The moment of truth and clarity, Brooks said Wednesday, was that "more than 20 years ago, we should have been sitting in this room when we had the crack epidemic of the '80s and '90s, and the city missed an opportunity to do something many, many years ago because of the people it affected."
But within that missed opportunity is a silver lining, Brooks said, because many people involved in the new drug strategy were a product of what happened then. "Whether you sold drugs, whether your mother or father was addicted, whether your father was in prison, your grandfather was in prison, your uncles, your brothers," Brooks said. "The silver lining is the folks that were involved in this process were affected by it. So they had a unique perspective. They had a desire to do something different and bring some change to this new epidemic."

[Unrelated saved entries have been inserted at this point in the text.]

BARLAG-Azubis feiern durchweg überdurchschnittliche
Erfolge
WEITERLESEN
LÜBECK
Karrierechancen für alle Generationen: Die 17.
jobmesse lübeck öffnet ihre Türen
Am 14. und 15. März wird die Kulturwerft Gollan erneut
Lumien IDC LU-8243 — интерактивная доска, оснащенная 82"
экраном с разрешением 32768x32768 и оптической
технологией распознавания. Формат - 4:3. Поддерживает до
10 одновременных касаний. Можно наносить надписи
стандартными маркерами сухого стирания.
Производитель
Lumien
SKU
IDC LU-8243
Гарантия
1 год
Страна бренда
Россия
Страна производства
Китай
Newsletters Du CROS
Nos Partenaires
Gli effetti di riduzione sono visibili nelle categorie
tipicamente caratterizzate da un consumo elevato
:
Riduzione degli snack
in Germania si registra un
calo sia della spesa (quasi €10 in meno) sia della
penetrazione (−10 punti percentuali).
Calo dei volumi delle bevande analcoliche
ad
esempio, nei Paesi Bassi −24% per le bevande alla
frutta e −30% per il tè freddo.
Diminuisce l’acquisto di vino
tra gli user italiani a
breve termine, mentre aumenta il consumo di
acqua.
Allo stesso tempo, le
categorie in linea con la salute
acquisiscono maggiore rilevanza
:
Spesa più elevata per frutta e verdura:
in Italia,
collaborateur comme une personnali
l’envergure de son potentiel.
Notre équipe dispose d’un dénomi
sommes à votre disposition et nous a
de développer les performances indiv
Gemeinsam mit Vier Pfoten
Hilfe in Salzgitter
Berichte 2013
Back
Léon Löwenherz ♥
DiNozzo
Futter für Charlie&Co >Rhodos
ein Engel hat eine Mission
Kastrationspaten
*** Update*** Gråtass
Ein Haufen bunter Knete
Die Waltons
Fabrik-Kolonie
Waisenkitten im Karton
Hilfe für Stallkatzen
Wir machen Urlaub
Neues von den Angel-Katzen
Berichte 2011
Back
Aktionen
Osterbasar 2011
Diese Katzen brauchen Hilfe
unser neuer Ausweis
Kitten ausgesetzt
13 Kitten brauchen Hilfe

Brooks, a member of the Municipal Drug Policy Committee, joined the law enforcement pillar because of the life he used to live and the life he lives now, he said.
"I was tired of watching young black men get locked up over and over and families destroyed," Brooks said. "And that still goes on. Let’s be very clear about that. I have kids in my program, we have people in the community who are in third generations of fatherless families. I don’t want to see that for another community."
New York has had a long history around drugs and drug policy, said Kassandra Frederique, director of the New York state policy office at the Drug Policy Alliance, on Wednesday. The Drug Policy Alliance served as a consultant and adviser during The Ithaca Plan's creation.
Frederique said New York was the first to "actually actualize" the war on drugs by introducing mandatory minimums for drug possession, and New York was also one of the first states to decriminalize marijuana in the 1970s.
Frederique, who has frequented Ithaca during the crafting of The Ithaca Plan, said the focus groups have included many tears, hugs and people willing to try something different.
"What is amazing about the process your town has just gone through is that it is the first in the United States to have a jurisdiction to say, ‘This is what we want to do about drugs and drug policies, and all the things associated with them,'" Frederique said.
In the seven years she has worked on drug policy reform, Frederique said, the thing she knows most is that sometimes, the conversation about drugs is not about drugs at all.
"It is about how we decide to treat people we don’t like. It is about how we think who should have certain resources and when. And what are the rules associated with the resources that I’m going to give you," she said. "This plan has the potential to change the conversation about what it is people need, as opposed to what it is we think people need. In that schism, is the possibility to do something different, is the possibility for a new approach, is the possibility that centers compassion instead of stigma, that centers evidence instead of propaganda. There are a lot of things that we work on at Drug Policy Alliance that people in this room may not agree with, but the thing that I can tell you that we agree with you on is that the priority is saving lives, and the priority is to affirm peoples’ humanity."